#### What is being asked:
In the entries below, find the line containing "For every named target in this 445×2576" and the line containing "Crear cuenta (544, 37)". Copy those two lines and everything between them exactly, without the pictures.

#### Exercise materials:
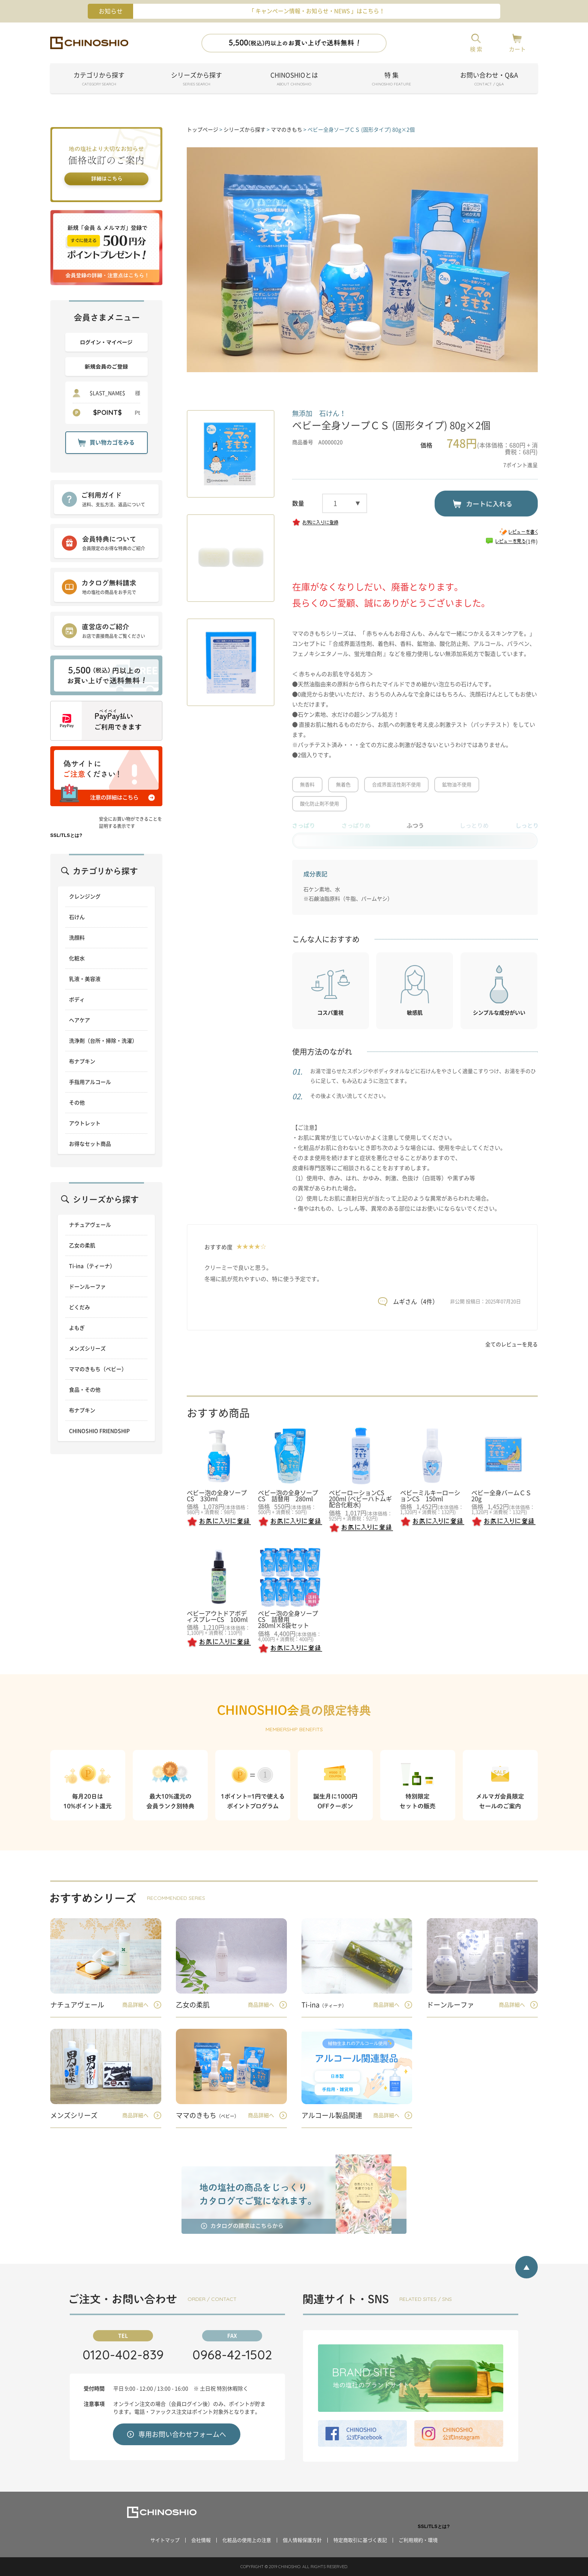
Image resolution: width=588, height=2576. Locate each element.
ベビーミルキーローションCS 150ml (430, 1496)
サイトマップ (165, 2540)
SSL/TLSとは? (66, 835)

==

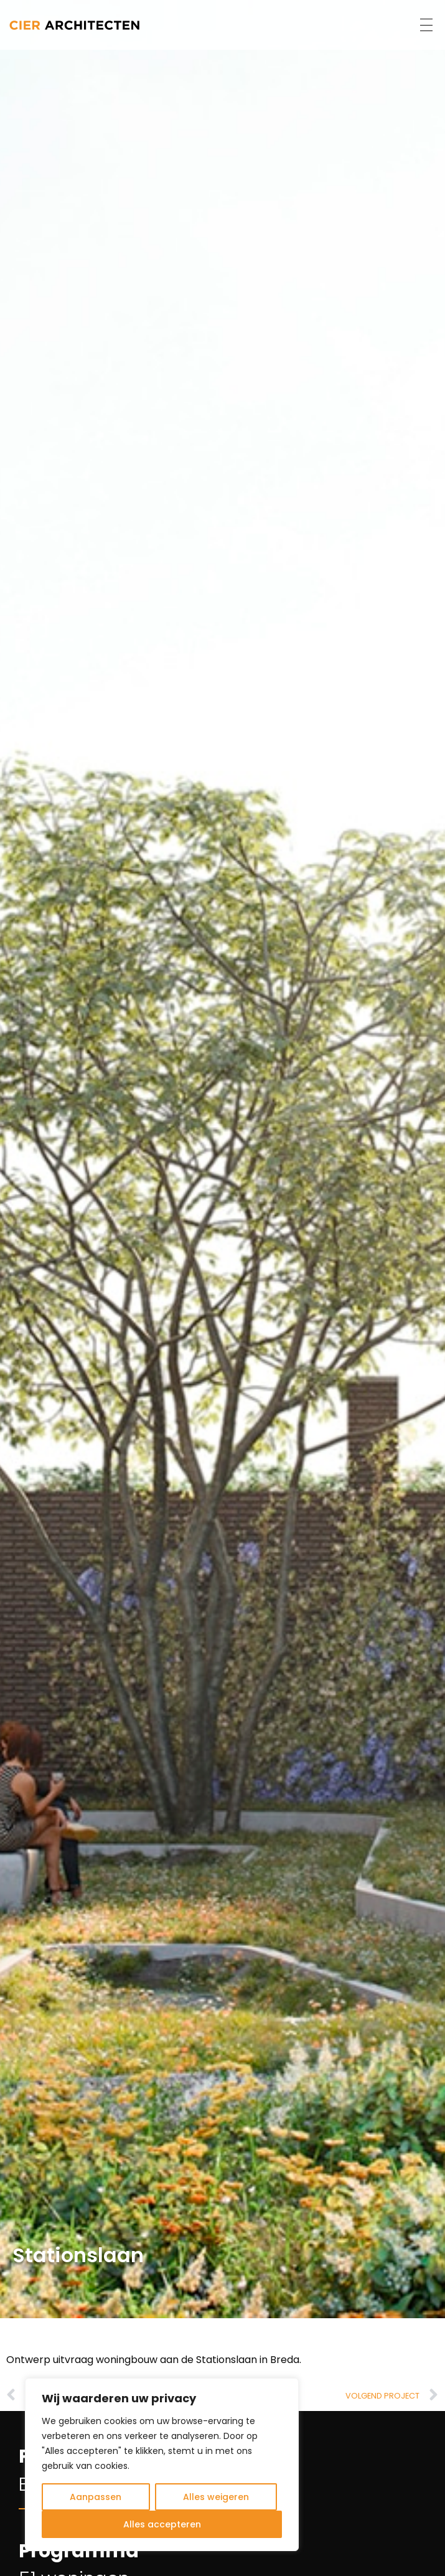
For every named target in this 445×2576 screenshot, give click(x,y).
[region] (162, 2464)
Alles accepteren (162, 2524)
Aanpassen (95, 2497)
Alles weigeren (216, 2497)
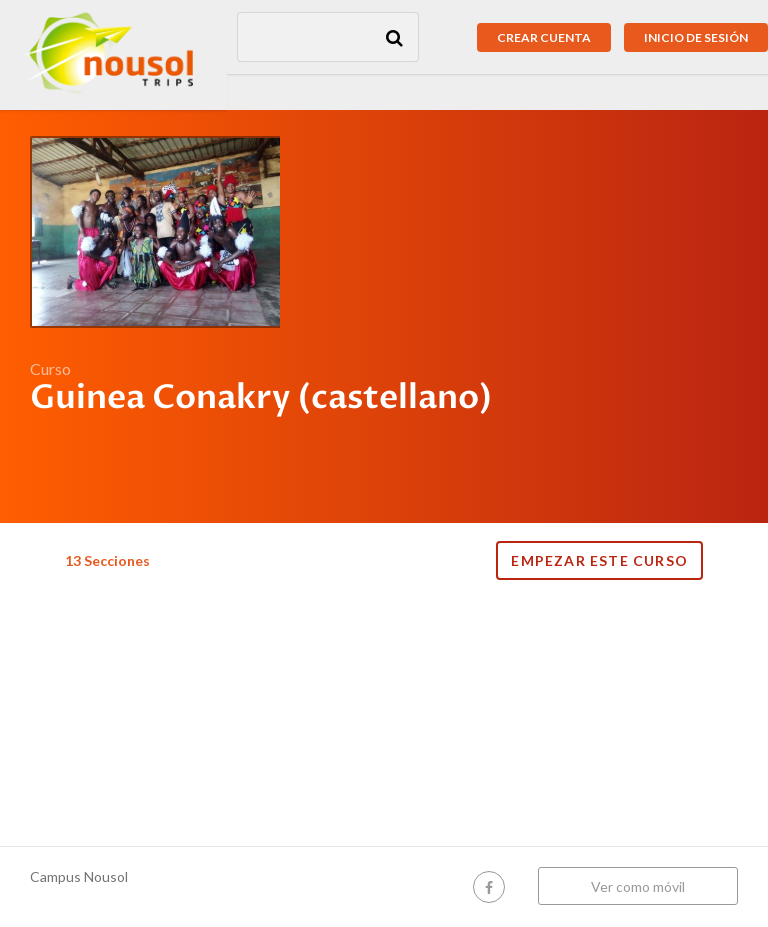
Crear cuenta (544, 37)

---

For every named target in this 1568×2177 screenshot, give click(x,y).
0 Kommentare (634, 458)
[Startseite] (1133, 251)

#### Solution to the exercise:
For every named target in this 445×2576 screenshot, give click(x,y).
[region] (162, 2464)
Alles accepteren (162, 2524)
Aanpassen (95, 2497)
Alles weigeren (216, 2497)
Crear cuenta (544, 37)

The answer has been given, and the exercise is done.